■ YOUR INSTRUCTIONS
Collect each line of the records containing the string "point".

Document layout detection data
%%

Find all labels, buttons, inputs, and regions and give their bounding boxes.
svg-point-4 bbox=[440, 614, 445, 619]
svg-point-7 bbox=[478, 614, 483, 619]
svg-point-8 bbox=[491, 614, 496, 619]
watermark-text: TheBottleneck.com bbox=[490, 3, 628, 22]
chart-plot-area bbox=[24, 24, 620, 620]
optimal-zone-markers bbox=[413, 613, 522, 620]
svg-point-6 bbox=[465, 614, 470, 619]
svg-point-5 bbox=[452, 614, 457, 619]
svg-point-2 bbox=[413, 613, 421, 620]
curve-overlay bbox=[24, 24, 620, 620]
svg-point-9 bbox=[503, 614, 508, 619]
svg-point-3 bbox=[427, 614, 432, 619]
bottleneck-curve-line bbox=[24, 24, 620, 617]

%%

■ WRITTEN RESPONSE
svg-point-4 bbox=[440, 614, 445, 619]
svg-point-7 bbox=[478, 614, 483, 619]
svg-point-8 bbox=[491, 614, 496, 619]
svg-point-6 bbox=[465, 614, 470, 619]
svg-point-5 bbox=[452, 614, 457, 619]
svg-point-2 bbox=[413, 613, 421, 620]
svg-point-9 bbox=[503, 614, 508, 619]
svg-point-3 bbox=[427, 614, 432, 619]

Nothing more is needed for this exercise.